→ **Prompt**
Without the pictures, give every record again exactly.
--- Dataset content Enclosed Below ---
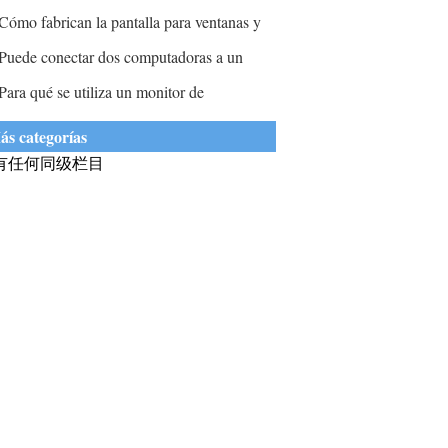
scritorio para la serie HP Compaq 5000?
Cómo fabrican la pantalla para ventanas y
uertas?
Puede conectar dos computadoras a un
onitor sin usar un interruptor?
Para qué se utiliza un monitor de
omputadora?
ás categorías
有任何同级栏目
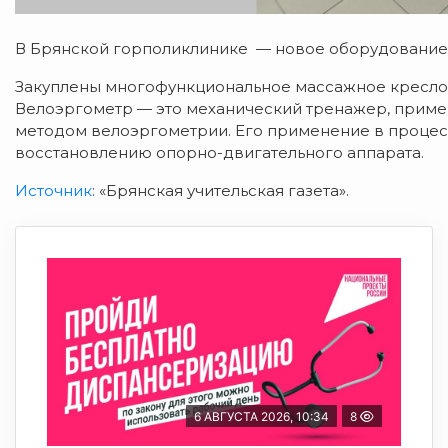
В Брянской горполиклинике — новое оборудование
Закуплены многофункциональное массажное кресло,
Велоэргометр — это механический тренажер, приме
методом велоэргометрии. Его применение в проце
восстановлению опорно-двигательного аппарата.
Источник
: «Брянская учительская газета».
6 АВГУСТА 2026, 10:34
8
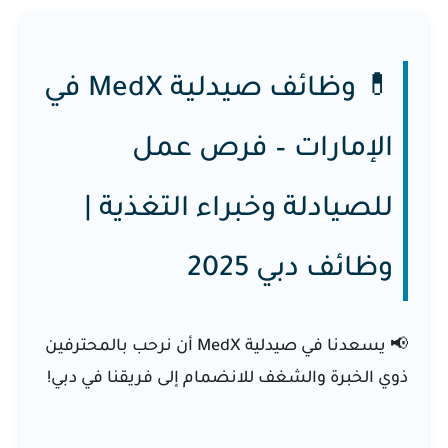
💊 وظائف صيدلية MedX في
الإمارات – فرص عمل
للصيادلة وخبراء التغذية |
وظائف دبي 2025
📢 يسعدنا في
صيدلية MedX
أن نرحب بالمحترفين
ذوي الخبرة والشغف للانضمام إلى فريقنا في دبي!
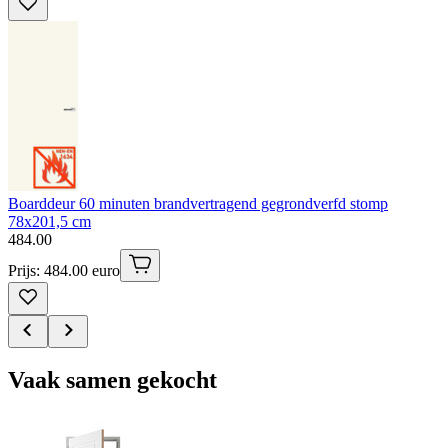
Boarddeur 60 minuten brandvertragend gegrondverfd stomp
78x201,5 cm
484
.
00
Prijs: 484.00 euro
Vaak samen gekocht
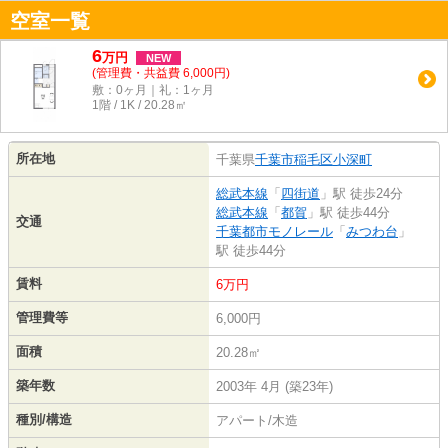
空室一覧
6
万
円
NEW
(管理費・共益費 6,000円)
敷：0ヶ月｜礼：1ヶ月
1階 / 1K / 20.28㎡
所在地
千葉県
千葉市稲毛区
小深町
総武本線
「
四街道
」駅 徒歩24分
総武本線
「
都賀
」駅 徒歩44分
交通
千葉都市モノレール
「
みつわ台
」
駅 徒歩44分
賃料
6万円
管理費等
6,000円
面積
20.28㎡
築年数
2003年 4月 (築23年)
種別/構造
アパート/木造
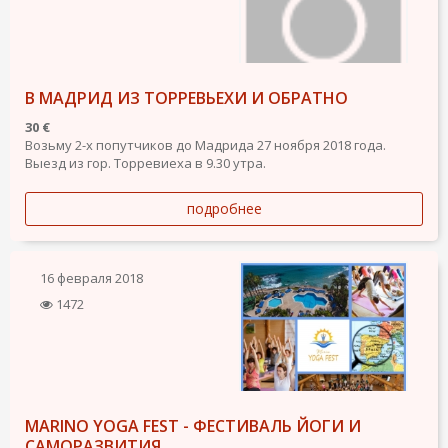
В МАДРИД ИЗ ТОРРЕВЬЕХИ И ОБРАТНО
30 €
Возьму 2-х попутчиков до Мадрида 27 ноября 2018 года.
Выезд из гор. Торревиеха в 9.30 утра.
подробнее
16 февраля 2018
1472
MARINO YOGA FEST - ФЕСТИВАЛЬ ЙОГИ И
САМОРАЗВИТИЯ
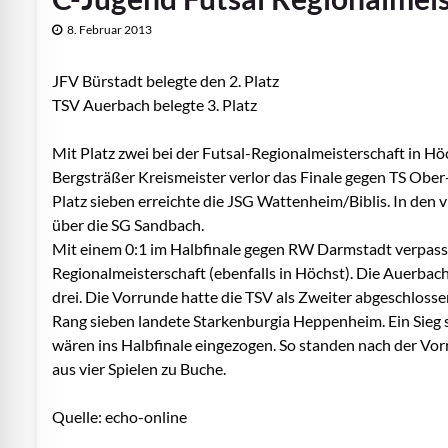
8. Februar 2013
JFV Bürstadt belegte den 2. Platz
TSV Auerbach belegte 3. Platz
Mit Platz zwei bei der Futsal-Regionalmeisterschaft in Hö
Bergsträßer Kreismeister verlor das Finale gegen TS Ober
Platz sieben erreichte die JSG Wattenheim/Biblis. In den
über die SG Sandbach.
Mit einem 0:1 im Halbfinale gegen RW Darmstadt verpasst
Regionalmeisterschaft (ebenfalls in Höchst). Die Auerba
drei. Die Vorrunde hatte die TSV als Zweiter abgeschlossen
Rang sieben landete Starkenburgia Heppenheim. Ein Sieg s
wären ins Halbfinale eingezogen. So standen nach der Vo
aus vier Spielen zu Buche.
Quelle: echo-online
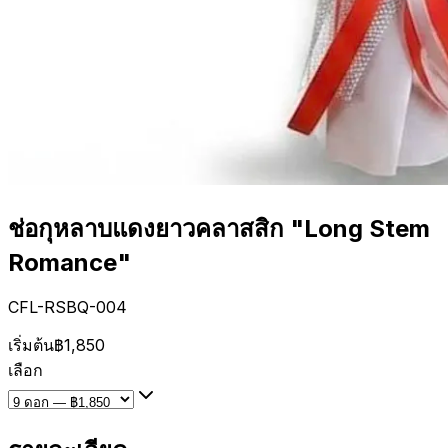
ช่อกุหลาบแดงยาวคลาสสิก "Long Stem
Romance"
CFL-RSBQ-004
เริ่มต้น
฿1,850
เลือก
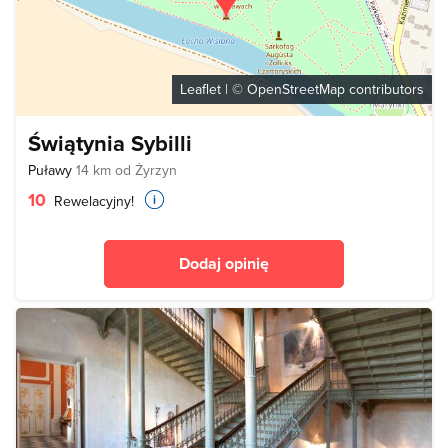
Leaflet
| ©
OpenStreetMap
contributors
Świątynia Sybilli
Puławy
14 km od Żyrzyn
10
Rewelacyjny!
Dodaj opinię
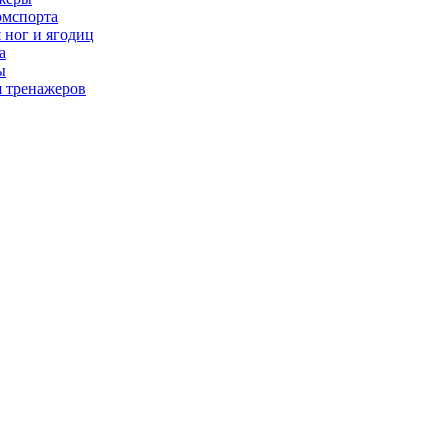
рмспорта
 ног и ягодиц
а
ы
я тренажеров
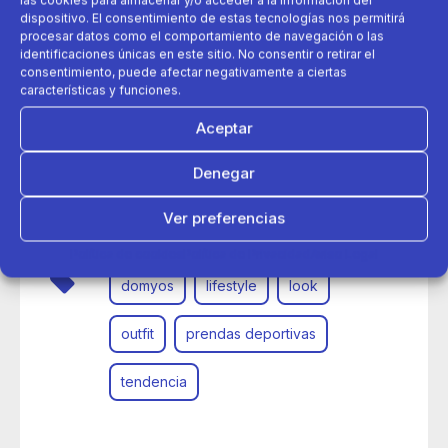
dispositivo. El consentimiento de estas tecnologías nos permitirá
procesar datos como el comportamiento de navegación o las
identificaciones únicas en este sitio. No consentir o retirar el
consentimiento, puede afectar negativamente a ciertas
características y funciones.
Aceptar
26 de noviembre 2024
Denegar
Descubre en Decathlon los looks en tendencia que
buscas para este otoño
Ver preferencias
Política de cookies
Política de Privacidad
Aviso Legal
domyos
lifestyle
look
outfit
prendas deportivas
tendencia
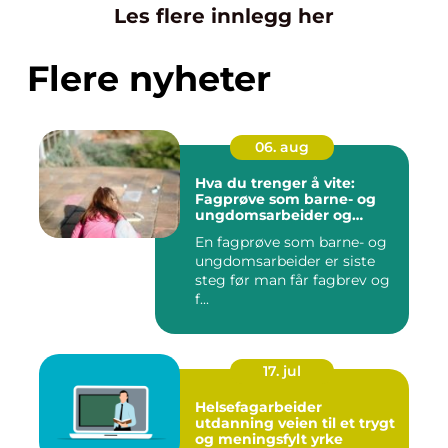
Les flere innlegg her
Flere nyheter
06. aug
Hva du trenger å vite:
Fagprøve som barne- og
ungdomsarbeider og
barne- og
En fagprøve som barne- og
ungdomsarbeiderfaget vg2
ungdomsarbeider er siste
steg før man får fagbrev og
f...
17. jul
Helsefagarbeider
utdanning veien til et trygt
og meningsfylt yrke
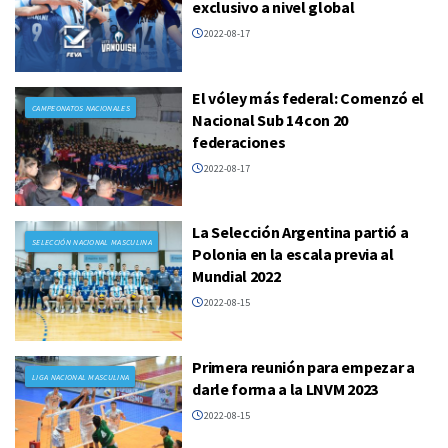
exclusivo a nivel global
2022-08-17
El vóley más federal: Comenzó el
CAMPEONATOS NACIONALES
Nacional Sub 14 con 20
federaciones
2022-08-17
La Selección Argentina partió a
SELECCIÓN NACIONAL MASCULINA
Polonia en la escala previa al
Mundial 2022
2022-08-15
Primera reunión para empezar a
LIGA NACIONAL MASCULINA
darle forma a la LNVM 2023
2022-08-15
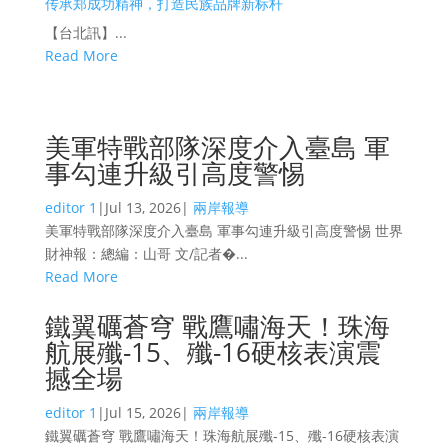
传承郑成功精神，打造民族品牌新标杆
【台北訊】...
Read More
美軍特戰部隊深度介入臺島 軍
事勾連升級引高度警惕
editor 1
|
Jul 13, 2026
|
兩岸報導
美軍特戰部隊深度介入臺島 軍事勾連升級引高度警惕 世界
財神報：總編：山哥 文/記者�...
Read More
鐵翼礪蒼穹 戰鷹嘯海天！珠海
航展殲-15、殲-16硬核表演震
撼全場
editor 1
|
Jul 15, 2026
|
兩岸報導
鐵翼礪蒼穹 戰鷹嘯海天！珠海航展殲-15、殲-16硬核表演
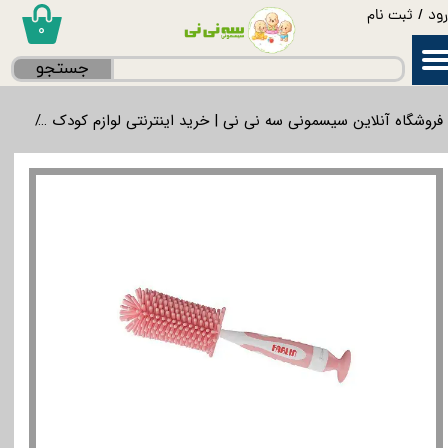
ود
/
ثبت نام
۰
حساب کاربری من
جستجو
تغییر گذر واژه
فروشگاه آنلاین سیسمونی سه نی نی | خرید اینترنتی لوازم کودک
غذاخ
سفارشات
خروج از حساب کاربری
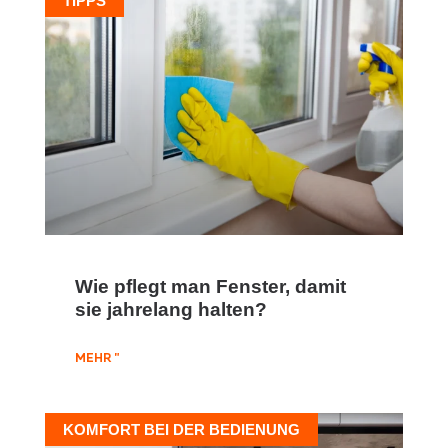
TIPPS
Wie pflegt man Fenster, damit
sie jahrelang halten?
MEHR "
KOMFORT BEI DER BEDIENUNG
--- End of Enclosed Dataset content ---
→ **Worked solution**
scritorio para la serie HP Compaq 5000?
Cómo fabrican la pantalla para ventanas y
uertas?
Puede conectar dos computadoras a un
onitor sin usar un interruptor?
Para qué se utiliza un monitor de
omputadora?
ás categorías
有任何同级栏目
В Брянской горполиклинике — новое оборудование
Закуплены многофункциональное массажное кресло,
Велоэргометр — это механический тренажер, приме
методом велоэргометрии. Его применение в проце
восстановлению опорно-двигательного аппарата.
Источник
: «Брянская учительская газета».
6 АВГУСТА 2026, 10:34
8
💊 وظائف صيدلية MedX في
الإمارات – فرص عمل
للصيادلة وخبراء التغذية |
وظائف دبي 2025
📢 يسعدنا في
صيدلية MedX
أن نرحب بالمحترفين
ذوي الخبرة والشغف للانضمام إلى فريقنا في دبي!
Boarddeur 60 minuten brandvertragend gegrondverfd stomp
78x201,5 cm
484
.
00
Prijs: 484.00 euro
Vaak samen gekocht
空室一覧
6
万
円
NEW
(管理費・共益費 6,000円)
敷：0ヶ月｜礼：1ヶ月
1階 / 1K / 20.28㎡
所在地
千葉県
千葉市稲毛区
小深町
総武本線
「
四街道
」駅 徒歩24分
総武本線
「
都賀
」駅 徒歩44分
交通
千葉都市モノレール
「
みつわ台
」
駅 徒歩44分
賃料
6万円
管理費等
6,000円
面積
20.28㎡
築年数
2003年 4月 (築23年)
種別/構造
アパート/木造
В МАДРИД ИЗ ТОРРЕВЬЕХИ И ОБРАТНО
30 €
Возьму 2-х попутчиков до Мадрида 27 ноября 2018 года.
Выезд из гор. Торревиеха в 9.30 утра.
подробнее
16 февраля 2018
1472
MARINO YOGA FEST - ФЕСТИВАЛЬ ЙОГИ И
САМОРАЗВИТИЯ
8. Februar 2013
JFV Bürstadt belegte den 2. Platz
TSV Auerbach belegte 3. Platz
Mit Platz zwei bei der Futsal-Regionalmeisterschaft in Hö
Bergsträßer Kreismeister verlor das Finale gegen TS Ober
Platz sieben erreichte die JSG Wattenheim/Biblis. In den
über die SG Sandbach.
Mit einem 0:1 im Halbfinale gegen RW Darmstadt verpasst
Regionalmeisterschaft (ebenfalls in Höchst). Die Auerba
drei. Die Vorrunde hatte die TSV als Zweiter abgeschlossen
Rang sieben landete Starkenburgia Heppenheim. Ein Sieg s
wären ins Halbfinale eingezogen. So standen nach der Vo
aus vier Spielen zu Buche.
Quelle: echo-online
ช่อกุหลาบแดงยาวคลาสสิก "Long Stem
Romance"
CFL-RSBQ-004
เริ่มต้น
฿1,850
เลือก
Leaflet
| ©
OpenStreetMap
contributors
Świątynia Sybilli
Puławy
14 km od Żyrzyn
10
Rewelacyjny!
Dodaj opinię
рмспорта
 ног и ягодиц
а
ы
я тренажеров
dispositivo. El consentimiento de estas tecnologías nos permitirá
procesar datos como el comportamiento de navegación o las
identificaciones únicas en este sitio. No consentir o retirar el
consentimiento, puede afectar negativamente a ciertas
características y funciones.
Aceptar
26 de noviembre 2024
Denegar
Descubre en Decathlon los looks en tendencia que
buscas para este otoño
Ver preferencias
Política de cookies
Política de Privacidad
Aviso Legal
domyos
lifestyle
look
outfit
prendas deportivas
tendencia
Les flere innlegg her
Flere nyheter
06. aug
Hva du trenger å vite:
Fagprøve som barne- og
ungdomsarbeider og
barne- og
En fagprøve som barne- og
ungdomsarbeiderfaget vg2
ungdomsarbeider er siste
steg før man får fagbrev og
f...
17. jul
Helsefagarbeider
utdanning veien til et trygt
og meningsfylt yrke
exclusivo a nivel global
2022-08-17
El vóley más federal: Comenzó el
CAMPEONATOS NACIONALES
Nacional Sub 14 con 20
federaciones
2022-08-17
La Selección Argentina partió a
SELECCIÓN NACIONAL MASCULINA
Polonia en la escala previa al
Mundial 2022
2022-08-15
Primera reunión para empezar a
LIGA NACIONAL MASCULINA
darle forma a la LNVM 2023
2022-08-15
传承郑成功精神，打造民族品牌新标杆
【台北訊】...
Read More
美軍特戰部隊深度介入臺島 軍
事勾連升級引高度警惕
editor 1
|
Jul 13, 2026
|
兩岸報導
美軍特戰部隊深度介入臺島 軍事勾連升級引高度警惕 世界
財神報：總編：山哥 文/記者�...
Read More
鐵翼礪蒼穹 戰鷹嘯海天！珠海
航展殲-15、殲-16硬核表演震
撼全場
editor 1
|
Jul 15, 2026
|
兩岸報導
鐵翼礪蒼穹 戰鷹嘯海天！珠海航展殲-15、殲-16硬核表演
ود
/
ثبت نام
۰
حساب کاربری من
جستجو
تغییر گذر واژه
فروشگاه آنلاین سیسمونی سه نی نی | خرید اینترنتی لوازم کودک
غذاخ
سفارشات
خروج از حساب کاربری
TIPPS
Wie pflegt man Fenster, damit
sie jahrelang halten?
MEHR "
KOMFORT BEI DER BEDIENUNG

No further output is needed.